But there is a slightly longer version of this story.
Norbert, for one, is partial to the idea that what someone like me would call
“probe-goal agreement” (as in, for example, the relation between T and the
direct object in (1)) is really a movement relation, one where both LF and PF
privilege the lower copy for interpretation/pronunciation, and the consequences
of this movement can only be seen via the effects it has on the formal features
of the landing site (TP). I have suggested we refer to this kind of movement as
“interface-vacuous” movement, since the interfaces ignore its having occurred.
Suppose, then, that the OBJ in (1) has a second merge
position in [Spec,TP], but is pronounced and interpreted in its lower position
within the verb phrase. This second position of OBJ enters into agreement in
phi-features with T, allowing all of (what we would call) TP to be labeled by
these phi-features, as discussed above. Does this salvage Chomsky’s story?
The answer is “no.” That is because Icelandic is not a
null-subject language; Icelandic clauses need subjects, in a way that this
“interface-vacuous” movement (if it actually exists) does not seem to satisfy.
To put it another way, even if OBJ has a second unpronounced and uninterpreted
merge position in [Spec,TP], the facts are that this does not absolve the
clause of its need to have a(nother) subject. To see why that’s a problem for
Chomsky, let’s consider how the need to have a subject arises in his system. In
the proposed system, the difference between a null-subject language (say,
Italian) and a non-null-subject language (say, English), is in the capacity of
T to serve as the label of a {T, XP} structure (say, for XP=vP). In a
non-null-subject language, it cannot (“T is weak”) – and so in fact the only way to assign TP a label is to move
something to [Spec,TP] (as a sister of the {T, XP} node), have it agree with
{T, XP} in phi-features, and have those phi-features label the resulting
complex object (what we would call “TP”).
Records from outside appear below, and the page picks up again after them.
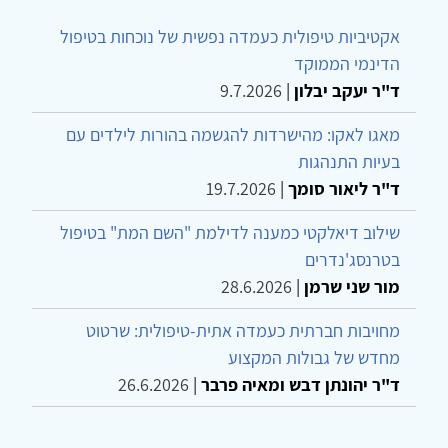
אקטיביות טיפולית כעמדה נפשית של נוכחות בטיפול
הדינמי הממוקד
ד"ר יעקב יבלון
|
9.7.2026
מאגו לאקו: מהישרדות להגשמה בהורות לילדים עם
בעיות התנהגות
ד"ר ליאור סומך
|
19.7.2026
שילוב דיאלקטי כמענה לדילמת "השם המת" בטיפול
בטרנסג'נדרים
מור שני שרמן
|
28.6.2026
מחויבות חברתית כעמדה אתית-טיפולית: שרטוט
מחדש של גבולות המקצוע
ד"ר יהונתן דבש ומאיה פרבר
|
26.6.2026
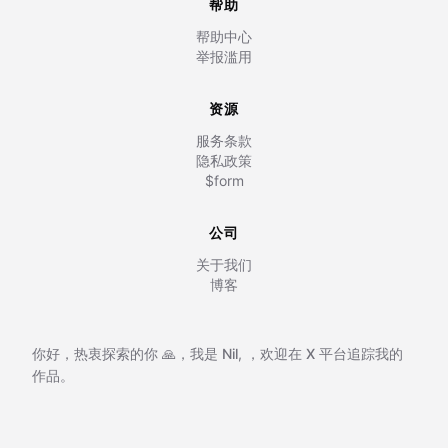
帮助
帮助中心
举报滥用
资源
服务条款
隐私政策
$form
公司
关于我们
博客
你好，热衷探索的你 🙏，我是
Nil
,
，欢迎在
X 平台追踪我的
作品。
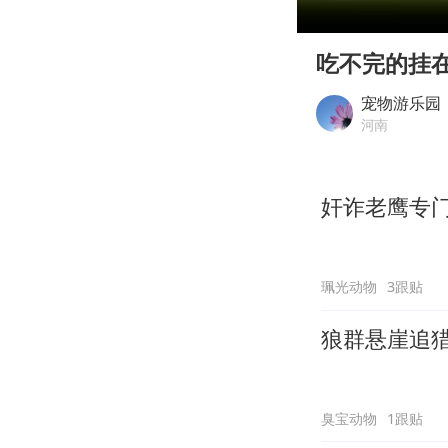
00:00
Play
吃不完的挂
宠物游乐园
河南
奸诈老鹰专
珮光动物
3跟贴
狼群悬崖追
臭宝动物
1跟贴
In a null-subject language, T can serve as the label of {T, XP}, and
thus movement to [Spec,TP] is not required (if such movement were to
nevertheless occur, the English-style story just described could still
kick-in).
Continuing to adopt (for the time being) the
“interface-vacuous” movement wrinkle, the OBJ in (1) has moved to [Spec,TP],
agreed with {T, vP} in phi features, and thus labeled the resulting object; why
does this clause still need an overt subject? Or more to the point, why is the
equivalent of “arrived.PL some people.NOM” (a VS-order unaccusative with no
expletive) not grammatical in Icelandic? After all, the nominative will have
“interface-vacuously” moved to [Spec,TP], satisfying all apparent labeling
needs.
So what has gone wrong here? My answer would be: the
[Spec,TP]-agreement connection is a red herring, and this is what happens when
you build your edifice on a red herring (fish are slippery!). Yes, in many
languages many of things that end up in [Spec,TP] were also the things that T
agreed with (or as Norbert would have it: many of the things that end up in
[Spec,TP] overtly, turn out to obviate the need for another, separate thing to
undergo “interface-vacuous” movement to [Spec,TP]). But taking that to be a
fundamental fact about the computational system is just wrong, for there are
languages where that’s just not how it works. Icelandic is one such language –
but depending on your analysis of expletive-associate constructions and of
Locative Inversion, English may very well be such a language, as well.